STATISTICS ROUNDTABLE

A Different Take

Permutation tests and Monte Carlo
simulations to show p-values

by Connie M. Borror

I still find p-values to be one of the more difficult topics to explain. A rough definition of a p-value is the probability of obtaining a value of the test statistic that is as large or larger than the test statistic value you obtained from your experiment.

In other words, if we could repeat the experiment several times under identical conditions, how likely is it that we would see that same value of the test statistic or something larger than that value? Just introducing p-values in this way to my students—after hammering away at them with the idea of null and alternative hypotheses—results in glazed and faraway looks.

I have found implementing permutation tests and simple Monte Carlo simulations to demonstrate p-values can be helpful. Let’s look at this using an example.

Two-sample testing

Suppose we work with an organization that manufactures biodegradable trash bags for daily household use. There are several components (factors) needed to manufacture the bags. Let’s concentrate on just one particular raw material used in the production of these bags. The manufacturer currently purchases this raw material from supplier 1 (S1).
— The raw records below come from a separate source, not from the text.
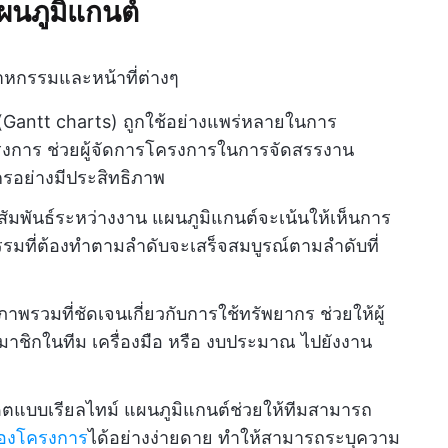
ผนภูมิแกนต์
สาหกรรมและหน้าที่ต่างๆ
(Gantt charts) ถูกใช้อย่างแพร่หลายในการ
การ ช่วยผู้จัดการโครงการในการจัดสรรงาน
รอย่างมีประสิทธิภาพ
พันธ์ระหว่างงาน แผนภูมิแกนต์จะเน้นให้เห็นการ
ิจกรรมที่ต้องทำตามลำดับจะเสร็จสมบูรณ์ตามลำดับที่
าพรวมที่ชัดเจนเกี่ยวกับการใช้ทรัพยากร ช่วยให้ผู้
าชิกในทีม เครื่องมือ หรือ งบประมาณ ไปยังงาน
ตแบบเรียลไทม์ แผนภูมิแกนต์ช่วยให้ทีมสามารถ
องโครงการ
ได้อย่างง่ายดาย ทำให้สามารถระบุความ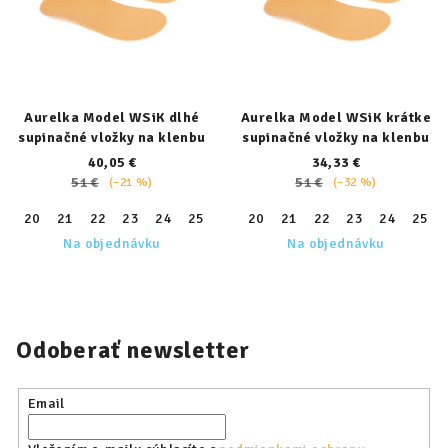
Aurelka Model WSiK dlhé
Aurelka Model WSiK krátke
supinačné vložky na klenbu
supinačné vložky na klenbu
40,05 €
34,33 €
51 €
51 €
(–21 %)
(–32 %)
20
21
22
23
24
25
26
20
27
21
28
22
29
23
30
24
31
25
32
Na objednávku
Na objednávku
Odoberať newsletter
Email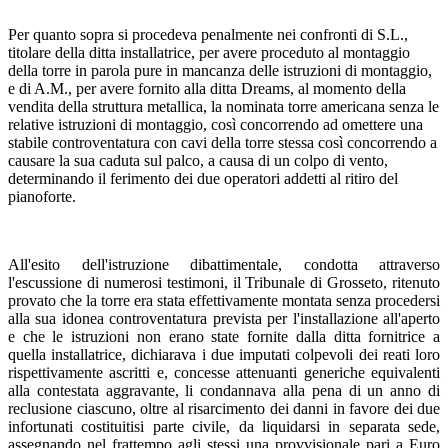
Per quanto sopra si procedeva penalmente nei confronti di S.L.,
titolare della ditta installatrice, per avere proceduto al montaggio
della torre in parola pure in mancanza delle istruzioni di montaggio,
e di A.M., per avere fornito alla ditta Dreams, al momento della
vendita della struttura metallica, la nominata torre americana senza le
relative istruzioni di montaggio, così concorrendo ad omettere una
stabile controventatura con cavi della torre stessa così concorrendo a
causare la sua caduta sul palco, a causa di un colpo di vento,
determinando il ferimento dei due operatori addetti al ritiro del
pianoforte.
All'esito dell'istruzione dibattimentale, condotta attraverso
l'escussione di numerosi testimoni, il Tribunale di Grosseto, ritenuto
provato che la torre era stata effettivamente montata senza procedersi
alla sua idonea controventatura prevista per l'installazione all'aperto
e che le istruzioni non erano state fornite dalla ditta fornitrice a
quella installatrice, dichiarava i due imputati colpevoli dei reati loro
rispettivamente ascritti e, concesse attenuanti generiche equivalenti
alla contestata aggravante, li condannava alla pena di un anno di
reclusione ciascuno, oltre al risarcimento dei danni in favore dei due
infortunati costituitisi parte civile, da liquidarsi in separata sede,
assegnando nel frattempo agli stessi una provvisionale pari a Euro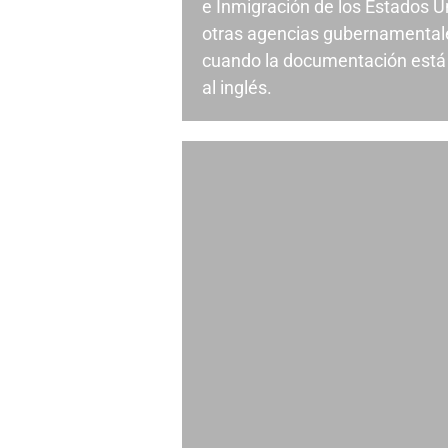
e Inmigración de los Estados U
otras agencias gubernamentale
cuando la documentación está 
al inglés.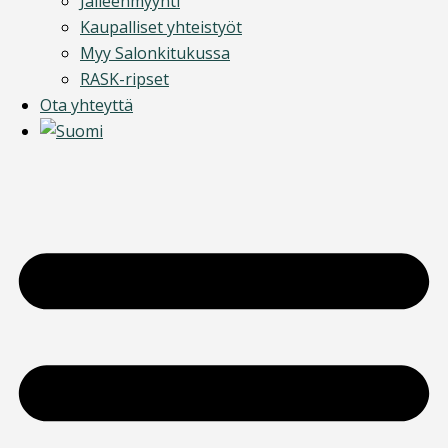
Jälleenmyynti
Kaupalliset yhteistyöt
Myy Salonkitukussa
RASK-ripset
Ota yhteyttä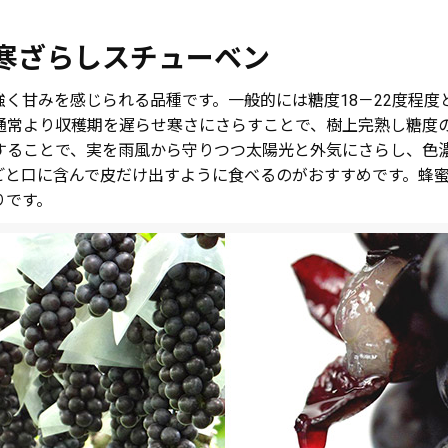
寒ざらしスチューベン
く甘みを感じられる品種です。一般的には糖度18－22度程
て通常より収穫期を遅らせ寒さにさらすことで、樹上完熟し糖度
することで、実を雨風から守りつつ太陽光と外気にさらし、色
ごと口に含んで皮だけ出すように食べるのがおすすめです。蜂
りです。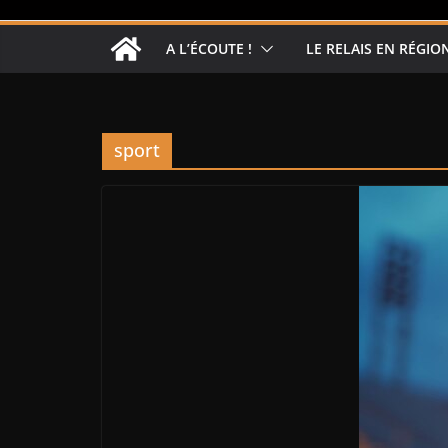
A L’ÉCOUTE !
LE RELAIS EN RÉGIO
sport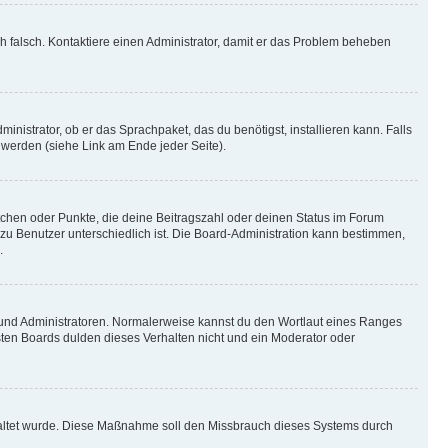
ich falsch. Kontaktiere einen Administrator, damit er das Problem beheben
inistrator, ob er das Sprachpaket, das du benötigst, installieren kann. Falls
 werden (siehe Link am Ende jeder Seite).
stchen oder Punkte, die deine Beitragszahl oder deinen Status im Forum
 zu Benutzer unterschiedlich ist. Die Board-Administration kann bestimmen,
.
n und Administratoren. Normalerweise kannst du den Wortlaut eines Ranges
sten Boards dulden dieses Verhalten nicht und ein Moderator oder
schaltet wurde. Diese Maßnahme soll den Missbrauch dieses Systems durch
The organization is considering adding supplier 2 (S2) of the raw material to improve the reliability of its supply chain. Some initial studies have been completed and determined that the chemical properties for the raw material from the two suppliers appear to be the same. S2 will only be added, however, if it can be shown further that the bags produced using their raw material result in bag strength at least as strong as those bags currently manufactured by the organization.

The practical question is: Are bags made with raw material from the prospective supplier (S2) as strong or stronger than bags made with raw material from the current supplier (S1)?

Twenty bags were produced: 10 using S1’s raw material and 10 using S2’s raw material. Tensile strength (in pascal, Pa) of the bag is the measurement of interest. Column 2 in Table 1 shows the results of the study. Figure 1 displays a dot plot of tensile strength by supplier.

Table 1

From Figure 1, it appears that the bags from S2 are somewhat stronger than those from S1, but it is not obvious whether this is a significant increase or whether the differences in tensile strength are due to chance. To determine whether this perceived difference is statistically significant, we want to carry out some significance tests.

Figure 1

The organization will only purchase raw material from S2 if the average tensile strength of its trash bags is the same or better than the average tensile strength of trash bags made with raw material from S1 (that is, average strength of S2 > average strength of S1, which can be rewritten as S2 – S1 > 0).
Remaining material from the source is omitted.